Tal crise de confiança na ciência não corresponde ao quanto nossas vidas dependem dela. Cada vez que você toma um analgésico, pede um Uber ou liga a TV, você está se beneficiando do trabalho de centenas de cientistas (o GPS só existe por causa da Teoria da Relatividade de Einstein). Mesmo assim, extremistas dos dois lados do espectro político negam abertamente as evidências científicas sempre que elas não correspondem às suas visões de mundo.

As consequências dessa atitude são velhas conhecidas: em 1984, de George Orwell, o protagonista é torturado por agentes de um regime totalitário até se convencer de que 2 + 2 é igual a 5. Os exemplos não vêm só da ficção.

Na União Soviética da década de 1930, o camponês Trofim Lysenko, alçado a guru científico de Stalin, propôs a hipótese de que sementes aprenderiam a lidar com o frio se expostas a ele (de maneira análoga à ideia atribuída a Lamarck, de que o pescoço da girafa cresce porque ela se estica para alcançar árvores altas). Ele negava a genética e a evolução por seleção natural.

Por influência de Lysenko, Stalin declarou a teoria de Darwin ilegal. Na prática, sua doutrina contribuiu para uma agricultura ineficaz, que prolongou surtos de fome na URSS e na China. Fica a lição: basear políticas públicas em impressões pessoais, e não em ciência de verdade, é um jeito eficaz de jogar dinheiro no lixo, reforçar preconceitos, desacelerar a economia e piorar a qualidade de vida.

Como navegar, então por mundo em que as impressões falam mais altos que os fatos?
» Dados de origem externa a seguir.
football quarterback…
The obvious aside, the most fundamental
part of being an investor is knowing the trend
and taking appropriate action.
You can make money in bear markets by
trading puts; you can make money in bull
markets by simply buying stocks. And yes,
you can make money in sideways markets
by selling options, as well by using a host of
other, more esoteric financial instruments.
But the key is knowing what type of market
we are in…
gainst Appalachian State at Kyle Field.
Fazer uma pesquisa no Google é como adentrar uma sala com um milhão de vozes urrando versões contraditórias sobre um fato. Em meio à bagunça, é natural que você ouça só as vozes que reforçam suas pré-concepções: é o viés de confirmação. Quando somos bombardeados por contradições, ficamos anestesiados ao valor da verdade.
“As pessoas sentem que o ataque às suas convicções é pessoal, que sua identidade está sob ameaça”, afirma Michael P. Lynch, filósofo da Universidade de Connecticut e autor do livro In Praise of Reason (“Um elogio à razão”, sem tradução no Brasil).
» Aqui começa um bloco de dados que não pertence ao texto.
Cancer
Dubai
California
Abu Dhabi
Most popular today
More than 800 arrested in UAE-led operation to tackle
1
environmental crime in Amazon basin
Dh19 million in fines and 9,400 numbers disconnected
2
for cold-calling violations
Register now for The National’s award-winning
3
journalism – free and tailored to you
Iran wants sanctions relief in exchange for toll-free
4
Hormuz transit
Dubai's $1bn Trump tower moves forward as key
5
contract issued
O jeito mais fácil de lidar com o ruído ensurdecedor é se abraçar às suas crenças e não soltá-las mais. E a internet é ótima em personalizar nossa experiência: seus algoritmos nos enterra em bolhas onde todos pregam para os convertidos. A ciência é a melhor ferramenta para combater esse mar de incerteza, e é imprescindível entender por quê.
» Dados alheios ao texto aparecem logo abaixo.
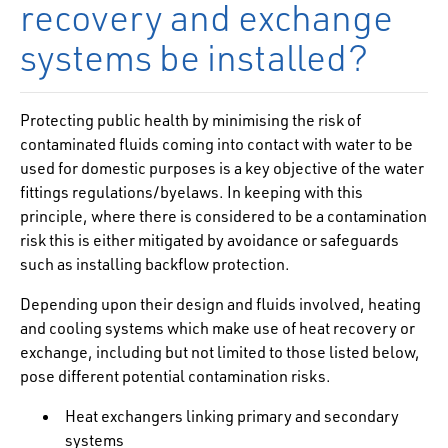
recovery and exchange
systems be installed?
Protecting public health by minimising the risk of
contaminated fluids coming into contact with water to be
used for domestic purposes is a key objective of the water
fittings regulations/byelaws. In keeping with this
principle, where there is considered to be a contamination
risk this is either mitigated by avoidance or safeguards
such as installing backflow protection.
Depending upon their design and fluids involved, heating
and cooling systems which make use of heat recovery or
exchange, including but not limited to those listed below,
pose different potential contamination risks.
Heat exchangers linking primary and secondary
systems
O método científico se baseia na noção de falseabilidade, introduzida pelo filósofo Karl Popper em 1934. Ela é simples: você começa levantando uma hipótese – por exemplo, a de que todo esquilo tem rabo. Essa hipótese só pode ser considerada válida cientificamente se for possível refutá-la – isto é, se for possível encontrar um esquilo que não tenha rabo. Sabemos que isso é possível; basta procurar um.